Un jour d’l’été 35 Jean Renoir te propose de réécrire un scénar qu’il veut mettre en scène, Le crime de Monsieur Lange. Amédée Lange est employé dans la société d’édition de Batala, patron véreux et sans scrupules. Mais y t’connais, le bougre ! Pour être sûr que tu vas bosser, y t’enferme pendant un mois avec machine à écrire, feuille, tabac, carafe et hardi petit ! Au turf ! Comme tu protestes, il te dira : Je vous sens pas très motivé, Jacques, c’est la seule solution.
Au fur et à mesure, tu glisse les feuillets sous la porte. On te laisse sortir aux heures des repas. Au moment du tournage, le père Renoir tient à ce que tu sois là en permanence, pour ciseler les dialogues. Et tes dialogues, c’est du velours. Comme quand Arletty sort « Quand t’auras fini de parler avec des guillemets, tu nous l’diras ». C’est dans Le jour se lève de Carné. Mazette ! Carné, Renoir, Autan-Lara, ton frangin Pierre, Grémillon, Cayatte, Paul Grimaut, c’est d’la première bourre !
Dis donc, j’sais pas, toi, mais moi j’ai la dalle en pente. Tiens, v’là un rade, on s’y pointe, c’est moi qui rince. Patron ! Deux communards ! Ca t’vas, Jacquot ? Patron pour ma pomme, léger sur l’cassis, et l’pinard, vas-y franco ! Hé Jacquot, t’as les crocs qu’tu prends un œuf dur sur le comptoir ? Ah, qu’il est terrible…

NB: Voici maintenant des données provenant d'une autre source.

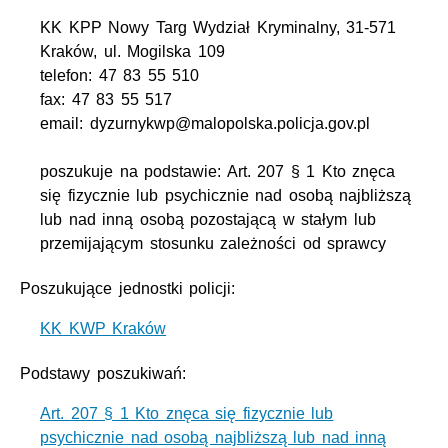
KK KPP Nowy Targ Wydział Kryminalny, 31-571
Kraków, ul. Mogilska 109
telefon: 47 83 55 510
fax: 47 83 55 517
email: dyzurnykwp@malopolska.policja.gov.pl
poszukuje na podstawie: Art. 207 § 1 Kto znęca
się fizycznie lub psychicznie nad osobą najbliższą
lub nad inną osobą pozostającą w stałym lub
przemijającym stosunku zależności od sprawcy
Poszukujące jednostki policji:
KK KWP Kraków
Podstawy poszukiwań:
Art. 207 § 1 Kto znęca się fizycznie lub
psychicznie nad osobą najbliższą lub nad inną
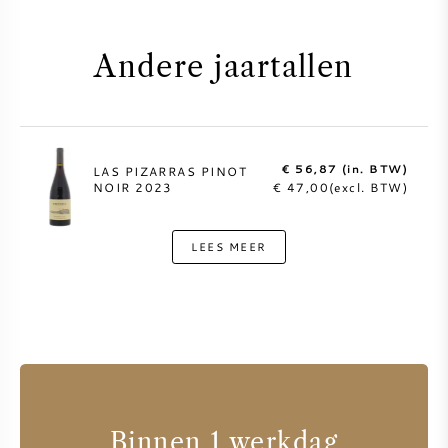
Andere jaartallen
€ 56,87 (in. BTW)
LAS PIZARRAS PINOT
NOIR 2023
€ 47,00(excl. BTW)
LEES MEER
Binnen 1 werkdag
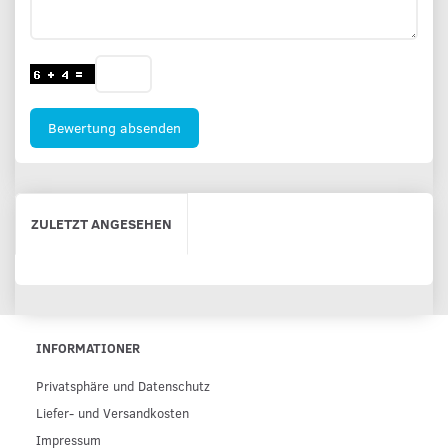
Bewertung absenden
ZULETZT ANGESEHEN
INFORMATIONER
Privatsphäre und Datenschutz
Liefer- und Versandkosten
Impressum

Bon, d’quoi qu’on causait ? Ah oui, l’cinoche. Ya pas, t’étais doué pour la formule. Comment c’était, déjà… Ah oui…Vous êtes riche et vous voudriez être aimé… Zut, c’te mémoire… comme un pauvre. Et les pauvres … Et les pauvres… Ca y est, ça m’reviens… et les pauvres, on ne peut quand même pas tout leur prendre, aux pauvres ! Les bourgeois du parterre, y s’ pâmaient : ouvrez les guill’mets « Aaah ! Cette écriture ! » Fermez les guill ‘mets, et au paradis l’populo il envoie : Et toc ! Prends-toi ca dans les gencives ! Chacun d’tes dialogues c’est un scénar à lui tout seul !

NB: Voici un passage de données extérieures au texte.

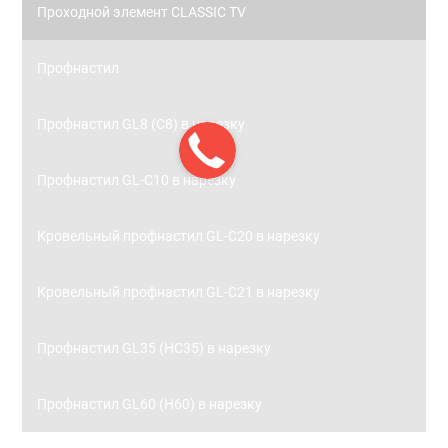
Проходной элемент CLASSIC TV
Профнастил
Профнастил GL8 (С8) в нарезку
Профнастил GL-С10 в нарезку
Кровельный профнастил GL-С20 в нарезку
Кровельный профнастил GL-С21 в нарезку
Профнастил GL35 (НС35) в нарезку
Профнастил GL60 (Н60) в нарезку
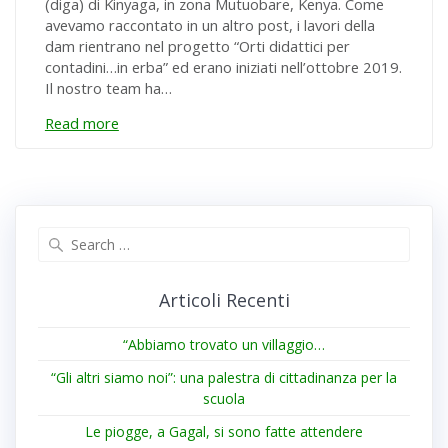
(diga) di Kinyaga, in zona Mutuobare, Kenya. Come
avevamo raccontato in un altro post, i lavori della
dam rientrano nel progetto “Orti didattici per
contadini…in erba” ed erano iniziati nell’ottobre 2019.
Il nostro team ha…
Read more
Search
for:
Articoli Recenti
“Abbiamo trovato un villaggio…
“Gli altri siamo noi”: una palestra di cittadinanza per la
scuola
Le piogge, a Gagal, si sono fatte attendere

Faut dire que les mots, y t’connaissent ! Quand y t’voient arriver, y essaient bien de s’carapater, mais macache ! Tu les gobes comme des œufs ! Un jour de pluie chez les surréalos, pardon les surréalistes y s’emmerdent à 100 sous l’heure. Tu leur donne une feuille de papier, chacun écrit un mot, replie, et passe à l’autre. Mais attention : le premier écrit un nom, le deuxième écrit un verbe, le troisième un adjectif, et paf ! « Le cadavre exquis boira le vin nouveau » T’as inventé c’qu’ils appellent « le cadavre exquis. » Et pif ! on t’colle l’étiquette surréaliste. V’là t’y pas qu’un peu plus tard, tu deviens symboliste, comme le dira la criticature ! Moi j’crois plutôt qu’t’étais préverististe. T’en fait qu’à ta tête, mon Jacquot. Ou plutôt qu’à ton cœur. Faut qu’tu aimes, que tu prennes du plaisir. Sinon, macache ! Et dès qu’ils t’amusent plus, les surréalos, bye bye !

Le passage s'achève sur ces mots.